Survie

ILS ONT DIT - Justice

(mis en ligne le 1er mars 2003)

« À la différence des trafiquants de stupéfiants ou des proxénètes, qui ne peuvent pas susciter des campagnes d’opinion destinées à les présenter comme les innocentes victimes de l’acharnement du système judiciaire, les délinquants financiers, eux, ont les moyens de mettre sur pied une véritable propagande à leur profit, et ne s’en privent pas. Le microcosme politico-économique [...] tente de convaincre les citoyens que seule la délinquance de rue mérite d’être pourchassée par la police et la justice, [...] de la nécessité de réformer une fois de plus la procédure pénale pour recentrer les juges sur la délinquance au quotidien plutôt que sur les flux internationaux d’argent sale.

[... En dépit des discours], on n’a pas créé de pôle financier. [...] Toujours pas d’officiers de police rattachés [...], aucun outil informatique fiable [...]. La lourde machine judiciaire, engluée dans un formalisme d’un autre âge, paraît bien inoffensive aux délinquants financiers qui font faire le tour du monde à leur butin en quelques clics de souris.

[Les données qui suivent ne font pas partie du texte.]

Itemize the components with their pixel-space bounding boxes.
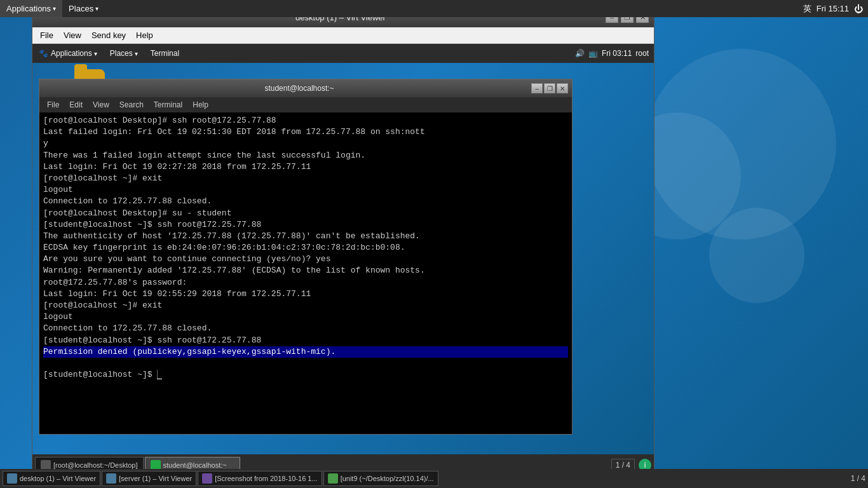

Les grands vainqueurs de la période qui s’achève ne sont pas les juges, mais les avocats. [...] Comment geler un dossier pendant deux ans ? Les juristes les moins chevronnés connaissent par cœur cette recette infaillible : il suffit de déposer une requête en nullité juste après avoir reçu l’avis de fin d’information, puis de former un pourvoi en cassation contre l’arrêt de la chambre d’instruction. On pourrait multiplier les exemples de ces astuces [...]. L’urgence n’est pas de démanteler le pôle financier, mais bien de le renforcer. »

(Valéry TURCEY, ancien président de l’Union syndicale des magistrats, majoritaire et plutôt classée à droite. Rebonds in Libération du 03/02).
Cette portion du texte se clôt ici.